YOLO9 introduced the PGI (Programmable Gradient Information) auxiliary branch during training, which seemed like a principled way to improve gradient flow and representation learning, especially for deeper architectures.
However, in later models (YOLOv10, YOLOv11), the auxiliary branch appears to be completely removed, and I don’t see a successor or evolution of this idea in the newer designs.
Is this because the PGI auxiliary branch did not provide consistent gains in practice, conflicted with newer architectural choices (e.g. decoupled heads, end-to-end training, efficiency goals), or is it have any other reason?
I’m curious whether this was a conscious design rollback based on empirical results, or if the benefits of PGI were later absorbed implicitly through other architectural or training changes. Maybe someone can share some thought about it because i see PGI kinda interesting to research. Thanks !
It’s been a while, but IIRC the PGI addition for subsequent models, was found to be minimally beneficial with the comparative overhead/complexity added. The author of YOLOv9 was not Ultralytics, but the R&D team does investigate numerous architectures and developments. Since Ultralytics YOLO is a product, the decision making process is different than what goes into an academic research model. Academic models don’t always get support, or long-term support, and are primarily focused on the novel methods, not pragmatic usability or maintenance. Ultralytics YOLO gets long term support and must maintain a balance between innovative design, against the overall performance and long term development maintenance.

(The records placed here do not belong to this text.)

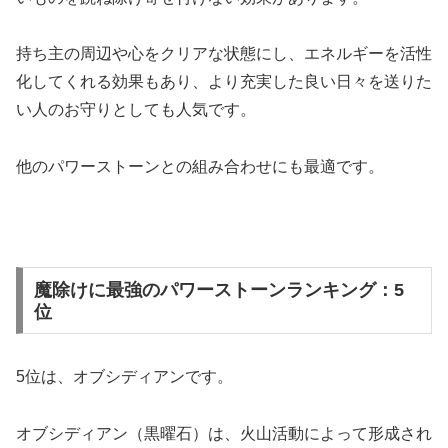
持ち主の周辺や心をクリアな状態にし、エネルギーを活性
化してくれる効果もあり、より充実した良い日々を送りた
い人のお守りとしても人気です。
他のパワーストーンとの組み合わせにも最適です。
魔除けに最強のパワーストーンランキング：5
位
5位は、オブシディアンです。
オブシディアン（黒曜石）は、火山活動によって形成され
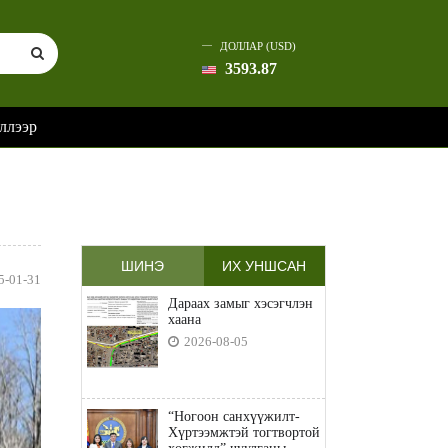
ДОЛЛАР (USD)
3593.87
ллээр
ШИНЭ
ИХ УНШСАН
5-01-31
Дараах замыг хэсэгчлэн
хаана
2026-08-05
“Ногоон санхүүжилт-
Хүртээмжтэй тогтвортой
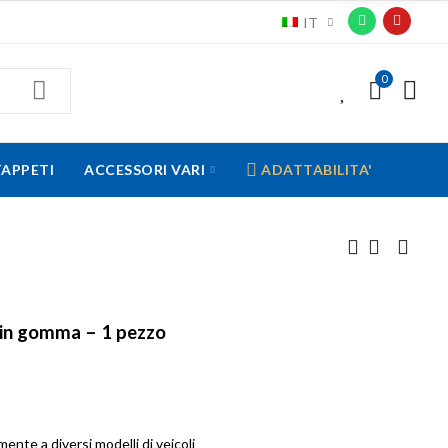
IT
0
0
TAPPETI
ACCESSORI VARI
ADATTABILITA'
e in gomma – 1 pezzo
ente a diversi modelli di veicoli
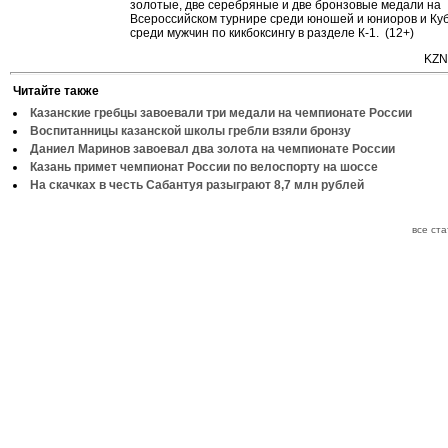
золотые, две серебряные и две бронзовые медали на
Всероссийском турнире среди юношей и юниоров и Куб
среди мужчин по кикбоксингу в разделе К-1. (12+)
KZN
Читайте также
Казанские гребцы завоевали три медали на чемпионате России
Воспитанницы казанской школы гребли взяли бронзу
Даниел Маринов завоевал два золота на чемпионате России
Казань примет чемпионат России по велоспорту на шоссе
На скачках в честь Сабантуя разыграют 8,7 млн рублей
все ст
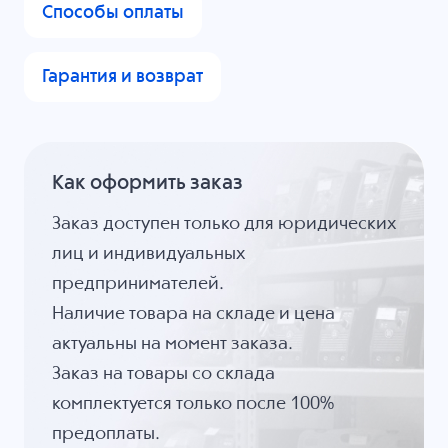
Способы оплаты
Гарантия и возврат
Как оформить заказ
Заказ доступен только для юридических
лиц и индивидуальных
предпринимателей.
Наличие товара на складе и цена
актуальны на момент заказа.
Заказ на товары со склада
комплектуется только после 100%
предоплаты.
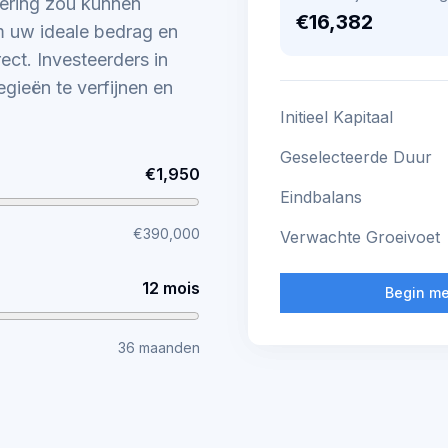
tering zou kunnen
€16,382
m uw ideale bedrag en
ect. Investeerders in
egieën te verfijnen en
Initieel Kapitaal
Geselecteerde Duur
€1,950
Eindbalans
€390,000
Verwachte Groeivoet
12 mois
Begin me
36 maanden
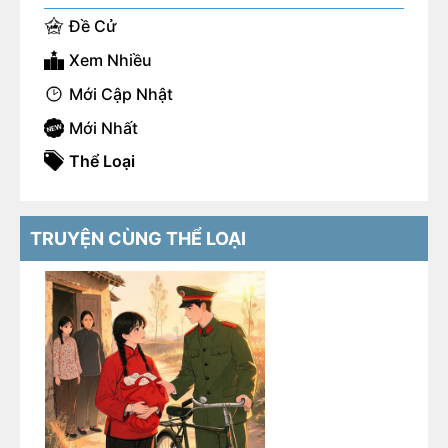
Đề Cử
Xem Nhiều
Mới Cập Nhật
Mới Nhất
Thể Loại
TRUYỆN CÙNG THỂ LOẠI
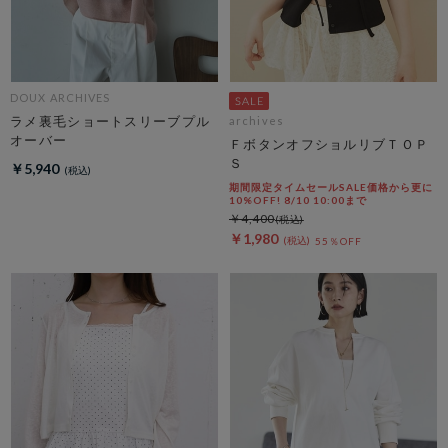
DOUX ARCHIVES
ラメ裏毛ショートスリーブプル
archives
オーバー
ＦボタンオフショルリブＴＯＰ
Ｓ
￥5,940
期間限定タイムセールSALE価格から更に
10%OFF! 8/10 10:00まで
￥4,400
￥1,980
55％OFF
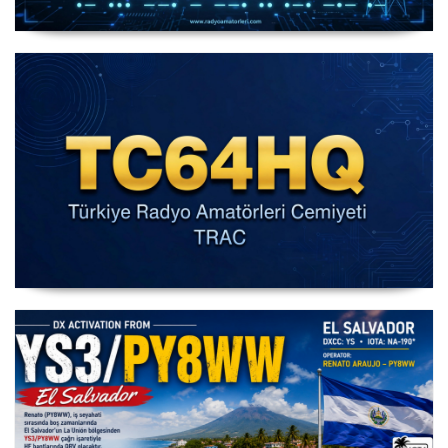
IARU HF World Championship 2026
IARU HF Yarışması TC64HQ Havada Olacak (Trac
Şubeleri )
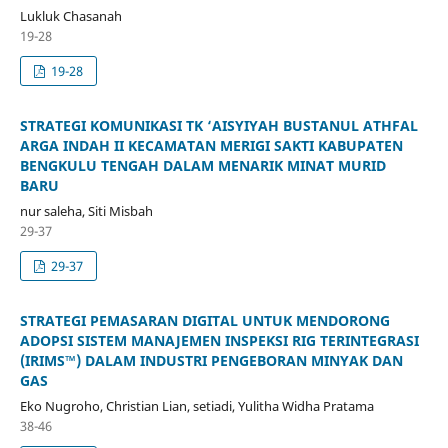
Lukluk Chasanah
19-28
19-28
STRATEGI KOMUNIKASI TK ‘AISYIYAH BUSTANUL ATHFAL
ARGA INDAH II KECAMATAN MERIGI SAKTI KABUPATEN
BENGKULU TENGAH DALAM MENARIK MINAT MURID
BARU
nur saleha, Siti Misbah
29-37
29-37
STRATEGI PEMASARAN DIGITAL UNTUK MENDORONG
ADOPSI SISTEM MANAJEMEN INSPEKSI RIG TERINTEGRASI
(IRIMS™) DALAM INDUSTRI PENGEBORAN MINYAK DAN
GAS
Eko Nugroho, Christian Lian, setiadi, Yulitha Widha Pratama
38-46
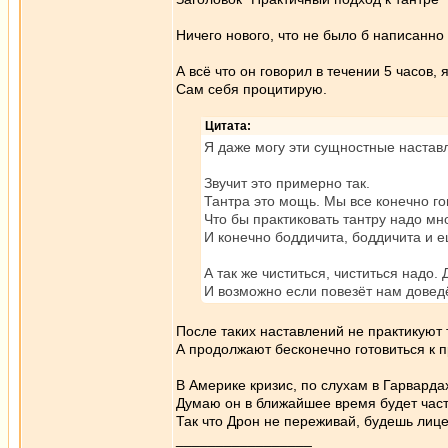
Ничего нового, что не было б написанно 
А всё что он говорил в течении 5 часов,
Сам себя процитирую.
Цитата:
Я даже могу эти сущностные наставл
Звучит это примерно так.
Тантра это мощь. Мы все конечно го
Что бы практиковать тантру надо мн
И конечно боддичита, боддичита и е
А так же чиститься, чиститься надо.
И возможно если повезёт нам доведё
После таких наставлений не практикуют т
А продолжают бесконечно готовиться к п
В Америке кризис, по слухам в Гарварда
Думаю он в ближайшее время будет част
Так что Дрон не переживай, будешь лице
_________________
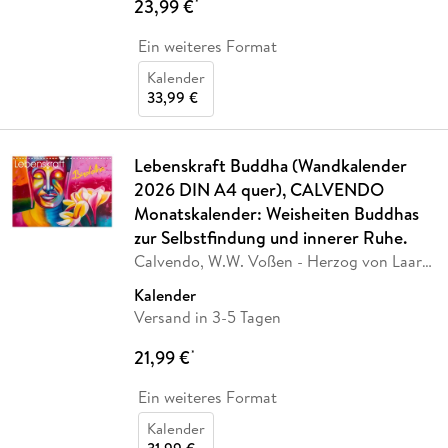
23,99 €
*
Ein weiteres Format
Kalender
33,99 €
Lebenskraft Buddha (Wandkalender
2026 DIN A4 quer), CALVENDO
Monatskalender: Weisheiten Buddhas
zur Selbstfindung und innerer Ruhe.
Calvendo, W.W. Voßen - Herzog von Laar
am Rhein
Kalender
Versand in 3-5 Tagen
21,99 €
*
Ein weiteres Format
Kalender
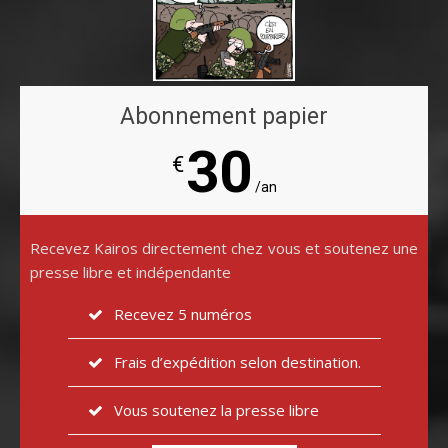
Abonnement papier
30
€
/an
Recevez Kairos directement chez vous et soutenez une
presse libre et indépendante
Recevez 5 numéros
Frais d’expédition selon destination.
Vous soutenez la presse libre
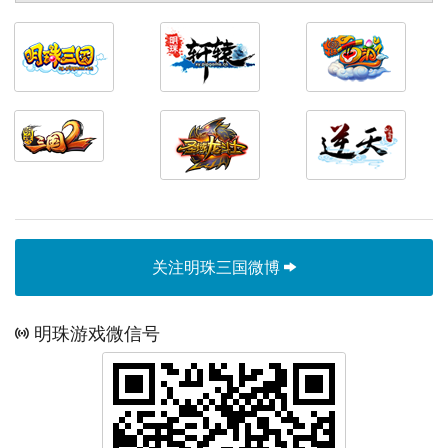
关注明珠三国微博
明珠游戏微信号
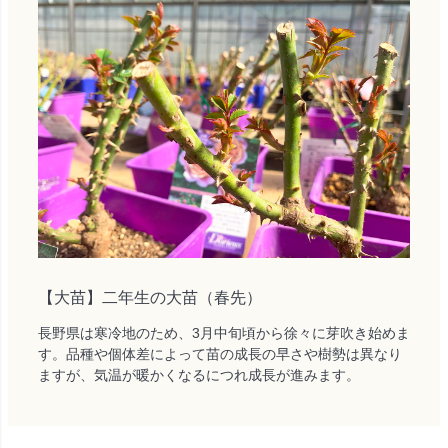
【大苗】二年生の大苗（春先）
長野県は寒冷地のため、3月中旬頃から徐々に芽吹き始めま
す。品種や個体差によって苗の成長の早さや樹勢は異なり
ますが、気温が暖かくなるにつれ成長が進みます。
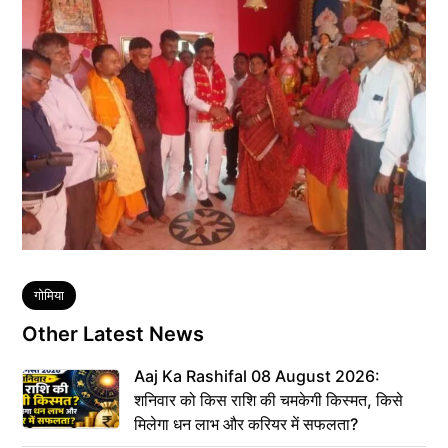
Tags
गोमिया
Other Latest News
Aaj Ka Rashifal 08 August 2026:
शनिवार को किस राशि की चमकेगी किस्मत, किसे
मिलेगा धन लाभ और करियर में सफलता?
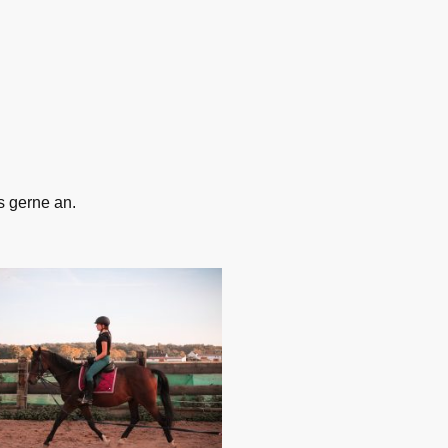
s gerne an.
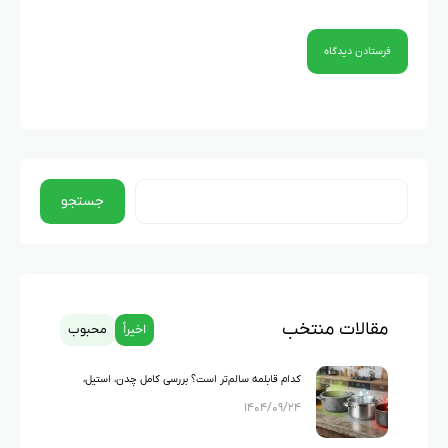
جستجو
مقالات منتخب
اخیراً
محبوب
کدام قابلمه سالم‌تر است؟ بررسی کامل چدن، استیل،
۱۴۰۴/۰۹/۲۴
گرانیت و تفلون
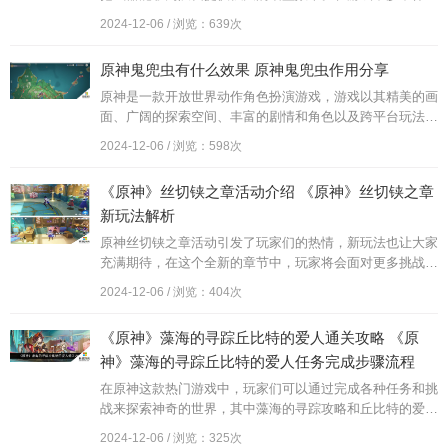
的对答不仅在战斗中表现出色，还有着深厚的背景故事和独
2024-12-06 / 浏览：639次
特的人设设计，让玩家们对他产生了浓厚的兴趣和喜爱。无
论是在单人探险还是多人合作中，沙中伟贤都能为队伍带来
原神鬼兜虫有什么效果 原神鬼兜虫作用分享
不可或缺的力量和支持。
原神是一款开放世界动作角色扮演游戏，游戏以其精美的画
面、广阔的探索空间、丰富的剧情和角色以及跨平台玩法而
受到全球玩家的喜爱。游戏中有着各种培养材料可以提升角
2024-12-06 / 浏览：598次
色、武器的等级上限。而鬼兜虫就是游戏中的一个重要材
料，主要存在于稻妻各地，接下来分享一下原神鬼兜虫有什
《原神》丝切铗之章活动介绍 《原神》丝切铗之章
么效果，感兴趣的朋友一起来看看吧。
新玩法解析
原神丝切铗之章活动引发了玩家们的热情，新玩法也让大家
充满期待，在这个全新的章节中，玩家将会面对更多挑战和
谜题，探索更多未知的秘密。同时丝切铗之章也为玩家们带
2024-12-06 / 浏览：404次
来了更多的任务和奖励，让游戏的乐趣和刺激度得到了更好
的体现。让我们一起来揭开丝切铗之章的神秘面纱，挑战自
《原神》藻海的寻踪丘比特的爱人通关攻略 《原
己探索未知享受游戏带来的乐趣吧！
神》藻海的寻踪丘比特的爱人任务完成步骤流程
在原神这款热门游戏中，玩家们可以通过完成各种任务和挑
战来探索神奇的世界，其中藻海的寻踪攻略和丘比特的爱人
任务成为玩家们热议的话题之一。在这些任务中，玩家需要
2024-12-06 / 浏览：325次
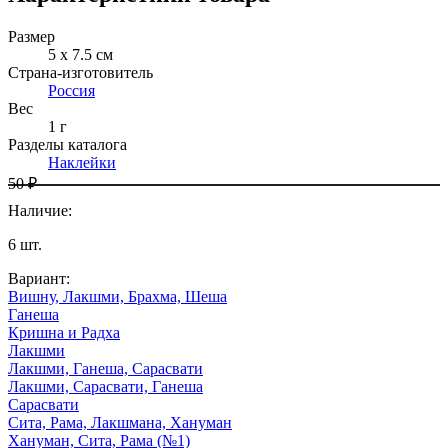
Размер
5 х 7.5 см
Страна-изготовитель
Россия
Вес
1 г
Разделы каталога
Наклейки
50 ₽
Наличие
:
6
шт.
Вариант
:
Вишну, Лакшми, Брахма, Шеша
Ганеша
Кришна и Радха
Лакшми
Лакшми, Ганеша, Сарасвати
Лакшми, Сарасвати, Ганеша
Сарасвати
Сита, Рама, Лакшмана, Хануман
Хануман, Сита, Рама (№1)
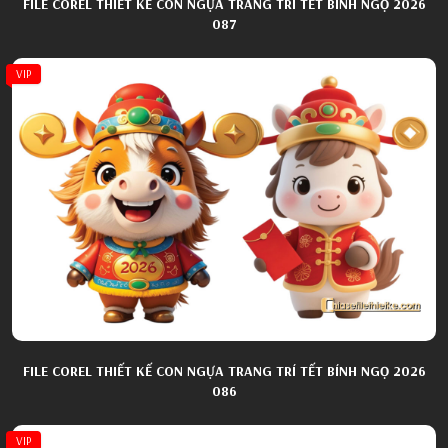
FILE COREL THIẾT KẾ CON NGỰA TRANG TRÍ TẾT BÍNH NGỌ 2026
087
VIP
FILE COREL THIẾT KẾ CON NGỰA TRANG TRÍ TẾT BÍNH NGỌ 2026
086
VIP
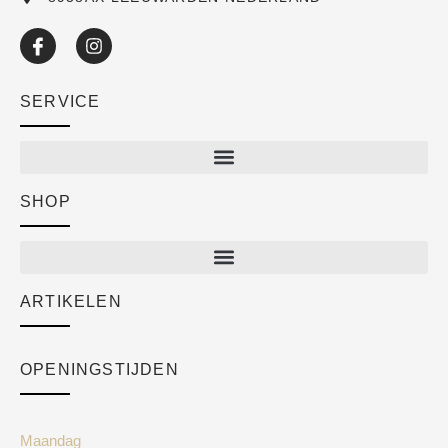
SERVICE
SHOP
Shop
New arrivals
Sale
ARTIKELEN
Cart
Over ons
Checkout
Academy
OPENINGSTIJDEN
Mijn account
Klantenservice
Algemene voorwaarden
Maandag
Blog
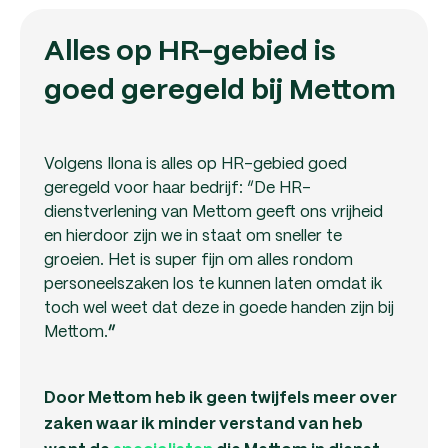
Alles op HR-gebied is
goed geregeld bij Mettom
Volgens Ilona is alles op HR-gebied goed
geregeld voor haar bedrijf: “De HR-
dienstverlening van Mettom geeft ons vrijheid
en hierdoor zijn we in staat om sneller te
groeien. Het is super fijn om alles rondom
personeelszaken los te kunnen laten omdat ik
toch wel weet dat deze in goede handen zijn bij
Mettom.
”
Door Mettom heb ik geen twijfels meer over
zaken waar ik minder verstand van heb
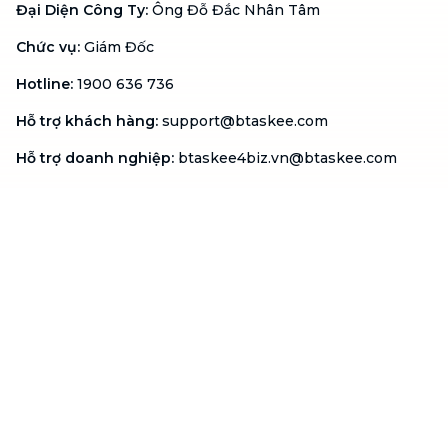
Đại Diện Công Ty
:
Ông Đỗ Đắc Nhân Tâm
Chức vụ
:
Giám Đốc
Hotline
:
1900 636 736
Hỗ trợ khách hàng
:
support@btaskee.com
Hỗ trợ doanh nghiệp
:
btaskee4biz.vn@btaskee.com
Việt Nam
Hỗ trợ
Liên hệ
Khiếu nại
Công ty
Về bTaskee
Liên hệ
Tuyển dụng
Câu chuyện người giúp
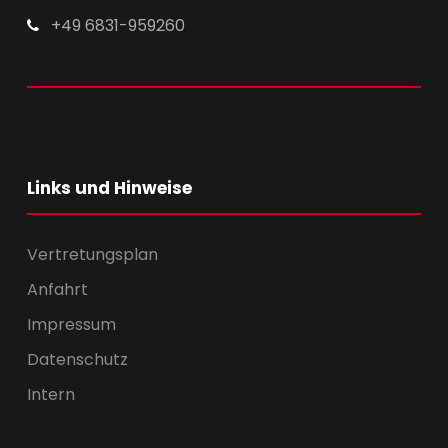
+49 6831-959260
Links und Hinweise
Vertretungsplan
Anfahrt
Impressum
Datenschutz
Intern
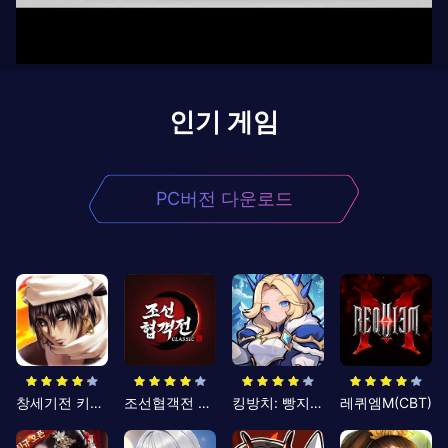
인기 게임
PC버전 다운로드
창세기전 키우기
조선협객전 클래식
킹방치: 빵지의 제왕
레퀴엠M(CBT)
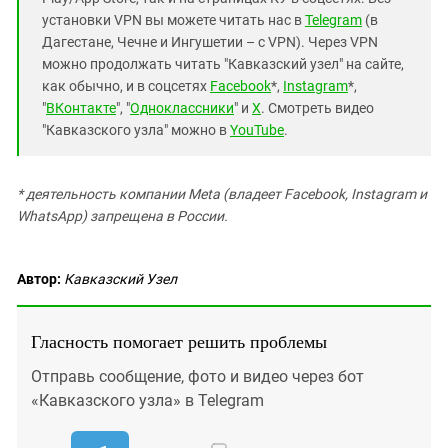
установки VPN вы можете читать нас в
Telegram
(в
Дагестане, Чечне и Ингушетии – с VPN). Через VPN
можно продолжать читать "Кавказский узел" на сайте,
как обычно, и в соцсетях
Facebook
*,
Instagram
*,
"
ВКонтакте
", "
Одноклассники
" и
X
. Смотреть видео
"Кавказского узла" можно в
YouTube
.
* деятельность компании Meta (владеет Facebook, Instagram и
WhatsApp) запрещена в России.
Автор:
Кавказский Узел
Гласность помогает решить проблемы
Отправь сообщение, фото и видео через бот
«Кавказского узла» в Telegram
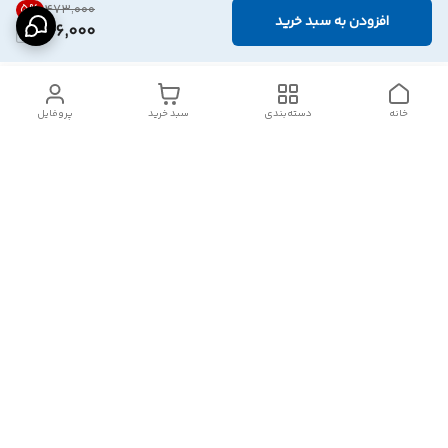
5
%
۴۷۳٬۰۰۰
افزودن به سبد خرید
446,000
خانه
دسته‌بندی
سبد خرید
پروفایل
دسترسی سریع
تماس با ما
شکایات
درباره ما
قوانین و مقررات
سیاست حریم خصوصی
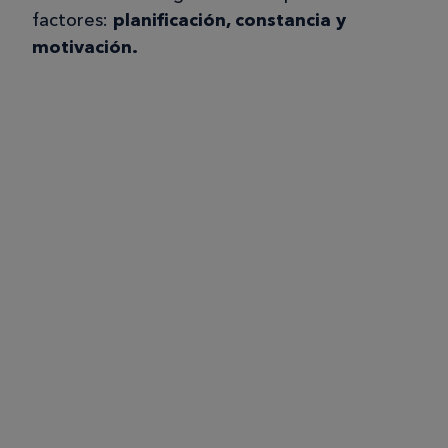
factores:
planificación, constancia y
motivación.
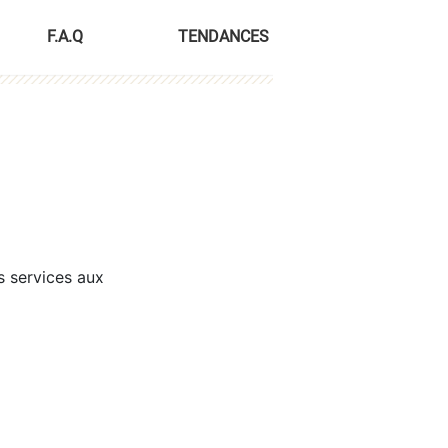
F.A.Q
TENDANCES
s services aux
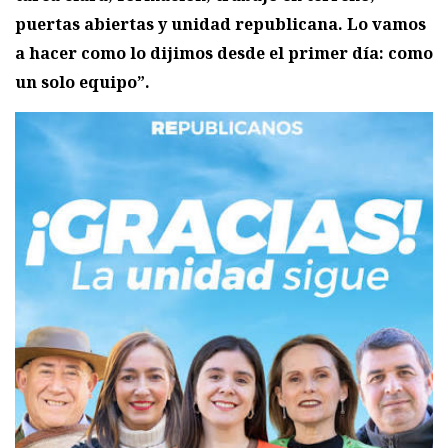
puertas abiertas y unidad republicana. Lo vamos
a hacer como lo dijimos desde el primer día: como
un solo equipo”.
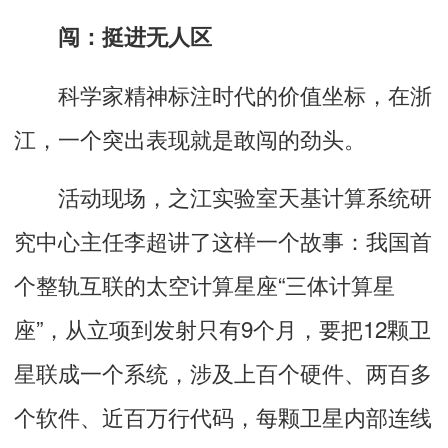
闯：挺进无人区
科学家精神标注时代的价值坐标，在浙
江，一个突出表现就是敢闯的劲头。
活动现场，之江实验室天基计算系统研
究中心主任李超讲了这样一个故事：我国首
个整轨互联的太空计算星座“三体计算星
座”，从立项到发射只有9个月，要把12颗卫
星联成一个系统，涉及上百个硬件、两百多
个软件、近百万行代码，每颗卫星内部连线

This is generally the case for any industry. R&D and/or academic research may come up with a very beneficial, interesting, or appealing technology. Despite this, sometimes when this technology is attempted to migrate into common, practical, or industry use, it may fail to meet the promise it showed in a more controlled environment. Of course that’s not to say that the idea is forever not practical. At environments change, it may be possible to revisit old ideas. Take deep learning in general. The concept of the technology has been around for decades, but the hardware to conduct deep learning was not capable of running such systems. Fast-forward 40-50 years, and suddenly there’s a boom in deep learning, because the hardware finally caught up! That’s one example, but there are likely many others as well. All of that is to say, your question is valid, as it may not have been worthwhile when first assessed, but it doesn’t mean it will always be that way.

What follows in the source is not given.